Lambert – Ambos os pontos são importantes. O texto preliminar da BNC não vai levar à evolução que o Brasil espera ter em sua educação. Por isso, os primeiros anos da escola deveriam ser focados em desenvolver os conhecimentos básicos da letramento e matemática, mas aprendizado é mais que isso. A experiência escolar deve contemplar o desenvolvimento de capacidades e comportamentos que os jovens podem incorporar às suas vidas agora e no futuro. O desenvolvimento integral é algo que pode ser alcançado, já foi realizado por outros países, existem técnicas sobre como isso pode ser feito, que podem ajudar o Brasil e o movimento de mobilização que busca incluir no currículo todas essas expectativas de aprendizagem. É importante entender que, à medida que os alunos evoluem na escola, se eles trabalharem todas essas capacidades, o aprendizado se torna mais relevante, as aulas ficam mais engajadoras e os resultados do sistema de educação serão melhores do que os registrados atualmente.
Porvir – Em termos práticos, quais devem ser próximos passos para a construção do currículo?
Lambert – Vocês têm um primeiro rascunho. Tenho certeza de que terão um segundo, depois um terceiro… É natural que ocorra um aprimoramento do currículo em relação a essa primeira versão. É preciso deixar a visão do que se espera que os alunos aprendam mais clara. Com isso em mente, os responsáveis pelas áreas de conhecimento no currículo devem revisar seus textos e inserir propostas que desenvolvam as capacidades escolhidas, sem perder os conteúdos relevantes para cada disciplina, mas garantindo que elas sejam integradas ao aprendizado das disciplinas. Há muito a ser feito, em um período curto de tempo, mas se forem estabelecidas prioridades, como por exemplo escolher áreas de conhecimento para serem realizadas e implementadas antes de outras, ajustar a progressão do aprendizado e elevar o nível de exigência sobre os alunos, isso pode ser alcançado.
Porvir – E como deve ser o trabalho de preparação dos professores para trabalhar essas capacidades?

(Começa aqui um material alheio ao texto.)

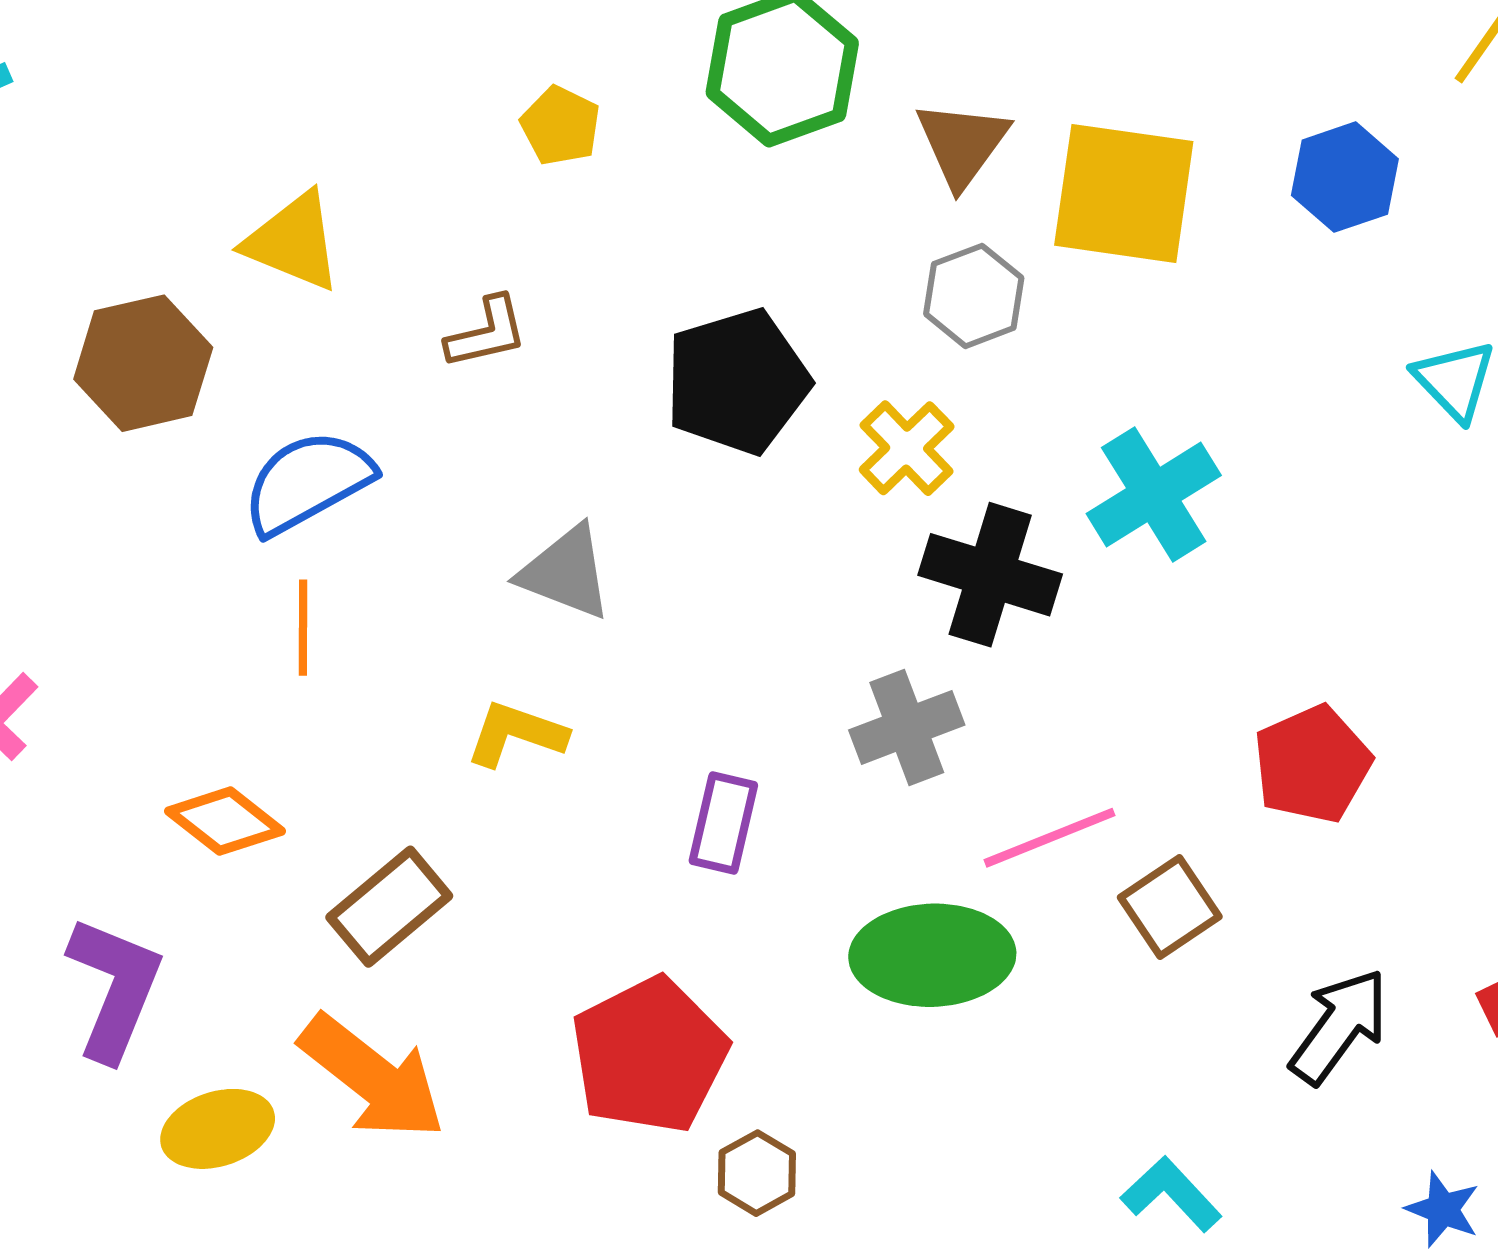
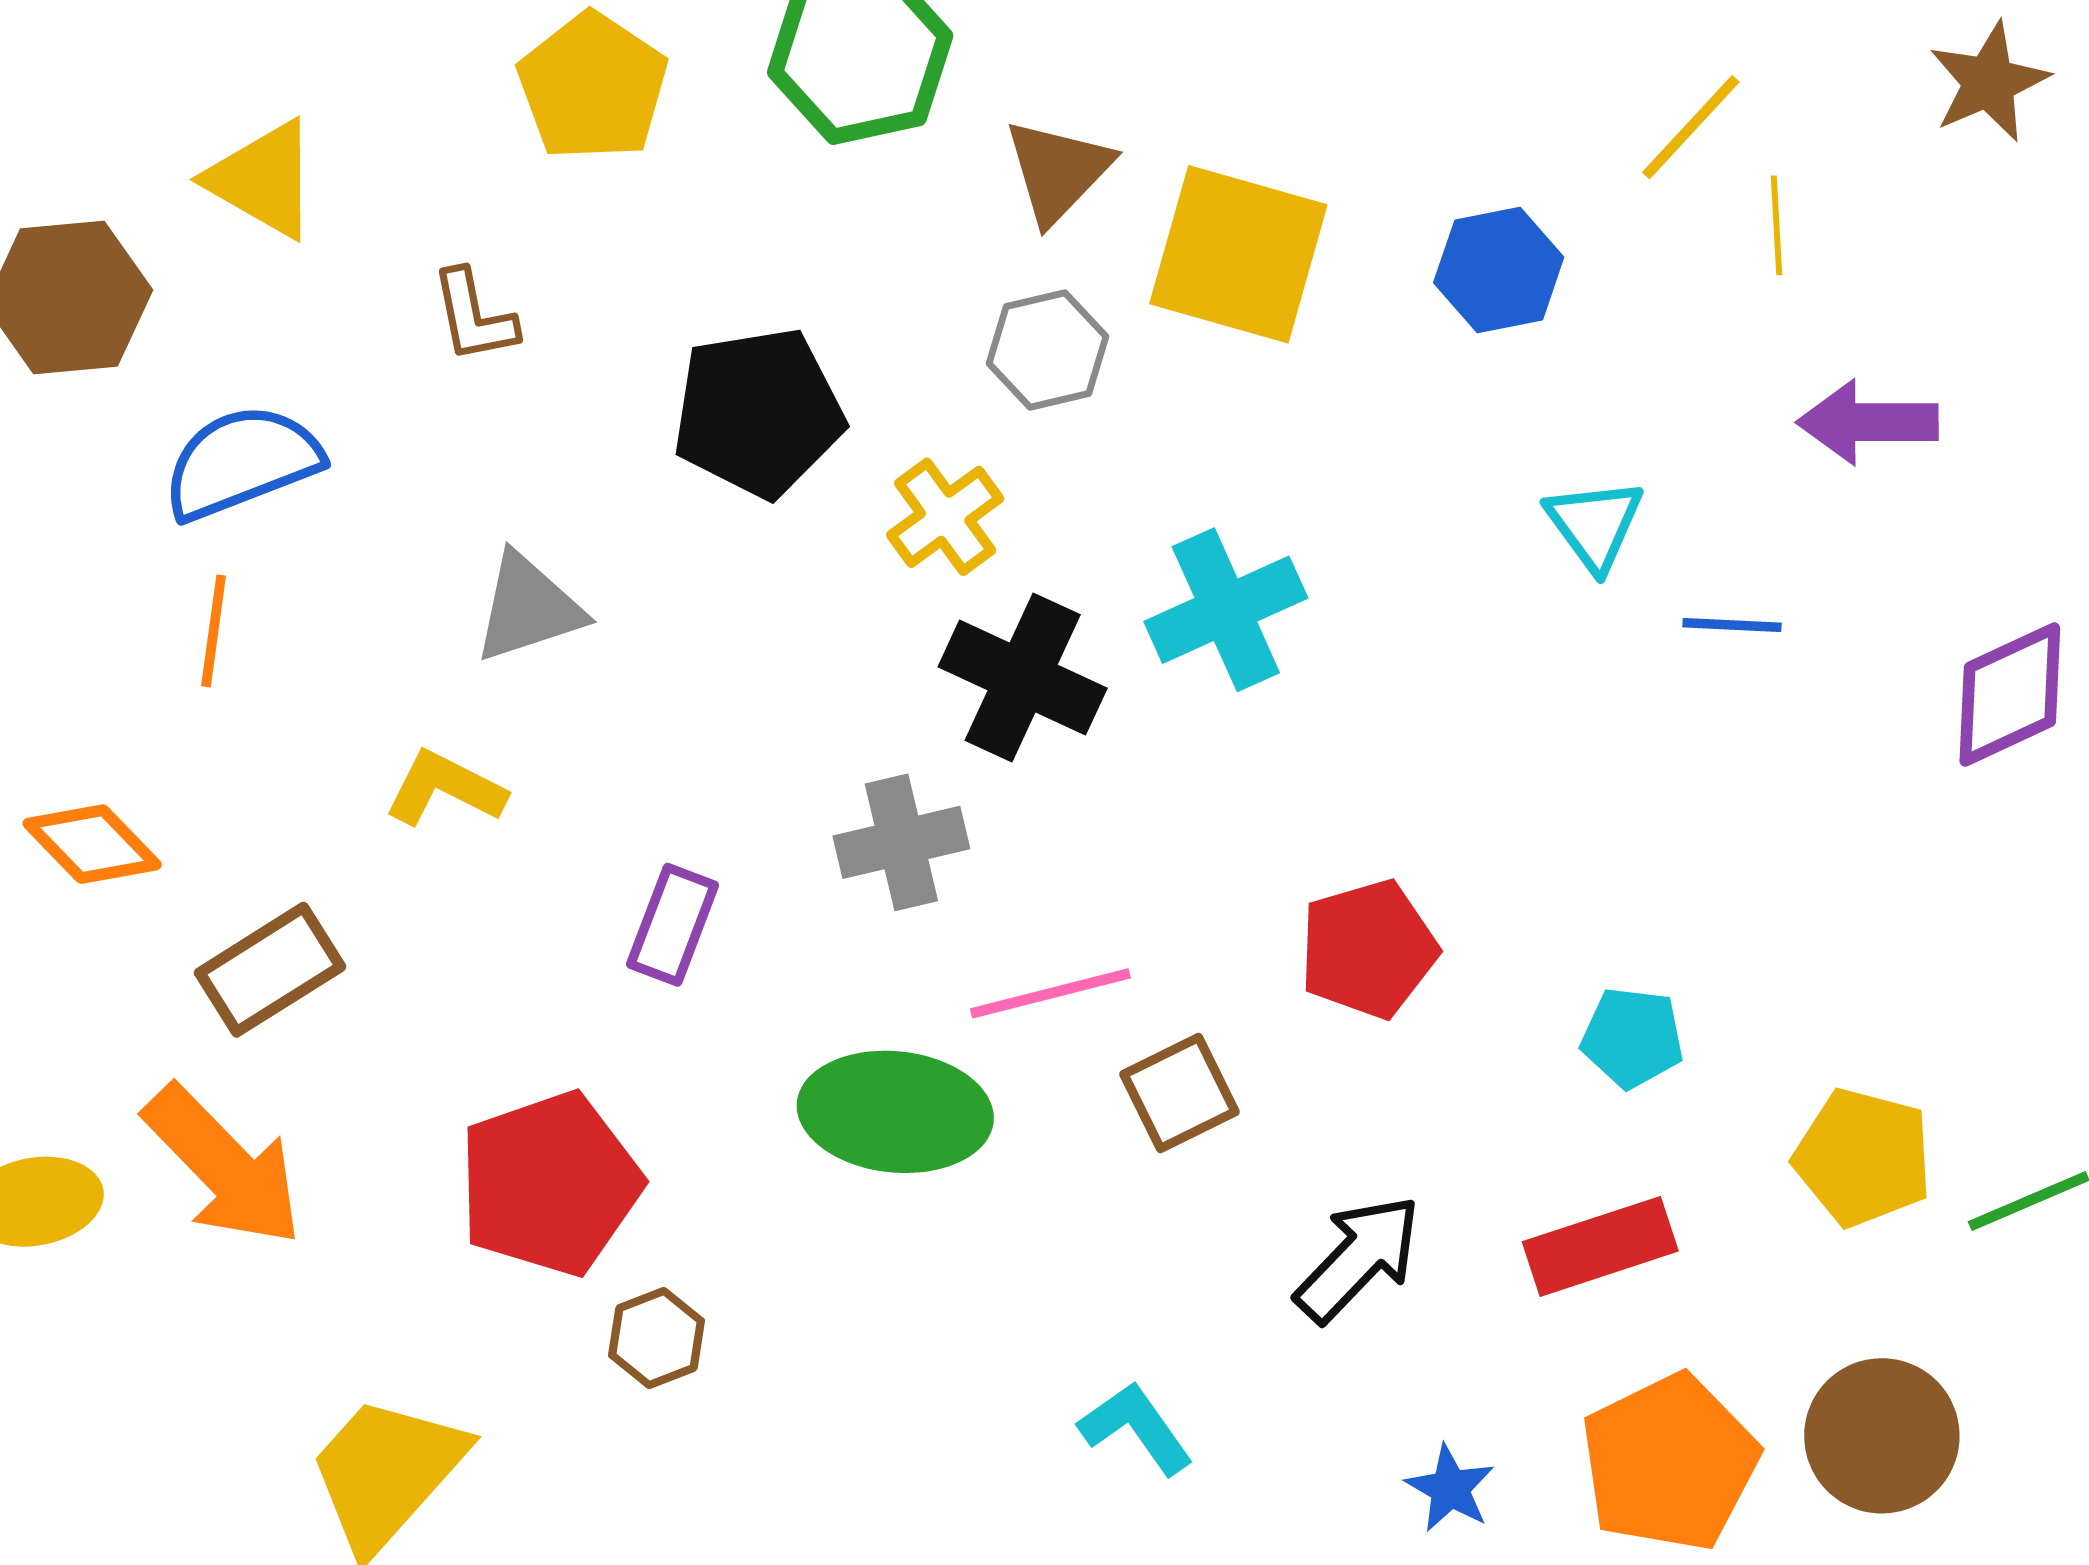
yellow pentagon: (561, 126) -> (593, 87), size x1.6
brown L-shape: (487, 333) -> (474, 316), turned 84
gray triangle: (566, 572) -> (528, 608), turned -47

Lambert – É difícil generalizar. Alguns professores ficarão muito entusiasmados para realizar esse trabalho e estão ansiosos por um currículo com esse olhar. A formação deve acontecer integrada com a implementação do currículo, a ser realizada pelos Estados e municípios. É preciso identificar algumas prioridades e não tentar fazer tudo ao mesmo tempo. Mas procurar as prioridades, garantir uma boa formação nessas áreas e dar apoio a esse trabalho. Material pedagógico também é muito importante. Esses recursos podem vir do setor privado, de ONGs, do governo. Certamente vai ser interessante para empresas e editoras produzirem materiais, uma vez que o currículo nacional cria uma demanda nacional.